Global Health Futures: Less Research and Development from Drug Companies
(photo credit: Arturo de Albornoz)
Right now, drugs are mainly developed by pharmaceutical companies. They invest a big pile of shareholder money into researching new drugs, and then they make big profits off the drugs that are effective and get popular. Very few drugs are developed by government or NGO research. However, that is going to change, in part because of US health care reform. Public-private partnerships like advance market commitments for vaccines, NGO-supported drug research, and other innovative mechanisms will change who develops drugs and what kind of drugs are developed.
What does US health care reform have to do with global drug R & D? Drug companies make more profit in the US than any other country in the world. Other countries have price limits on drugs (something that's far easier in a single-payer health system) and other controls to keep medicine affordable. At present, the US has very few. So we fund research and development for the whole planet in our willingness to pay outsize prices for our drugs. I suspect that will stop in a reformed health care system.
Since it's unlikely that other countries will raise their drug prices to compensate, drug companies will be reluctant to develop new drugs at the rate they used to. (Edited to add: I did a little more research, and apparently drug companies don't actually develop most of their drugs. They buy the rights from US-government funded researchers for drugs that seem close to market readiness. So they are basically slecting which drugs go to market.) That's not actually a terrible thing - since drug companies are selecting for profit, not maximum medical benefit, they are mostly developing new drugs that aren't any more effective than older ones. Or, worse yet, researching and marketing different delivery forms of drugs that have been on the market for years. Losing those kinds of drugs won't hurt health. If health care reform is done well, it will incentivize drug companies to develop new drugs that are medically useful, as opposed to new drugs to cure eyelash inadequacy.

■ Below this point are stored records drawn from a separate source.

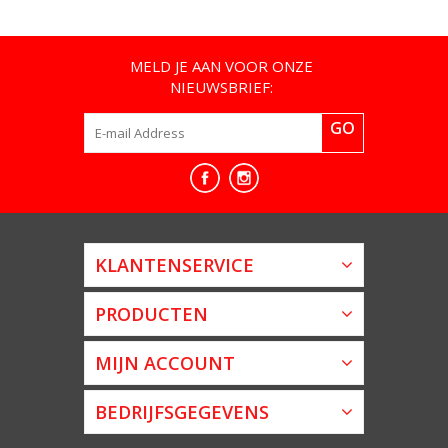
MELD JE AAN VOOR ONZE
NIEUWSBRIEF:
GO
KLANTENSERVICE
PRODUCTEN
MIJN ACCOUNT
BEDRIJFSGEGEVENS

Health care reform and changes to drug company R & D will also draw attention to the challenges and opportunities of drug development. This is where the innovative mechanisms come in. Advance market commitments, where donors promise to buy newly developed vaccines at a certain price and volume, provide incentives to develop valuable new drugs. They are win-win public private partnerships. RU-486, the abortion pill, is produced by the Population Council in the US, because no drug company was willing to do so. The NGO stepped in to expand women's choices. I think we'll see more and more of these kinds of innovative mechanisms. The need for them will increase and become clearer, and donors like to fund them, because medicines are a pleasingly clear-cut solution to global health problems.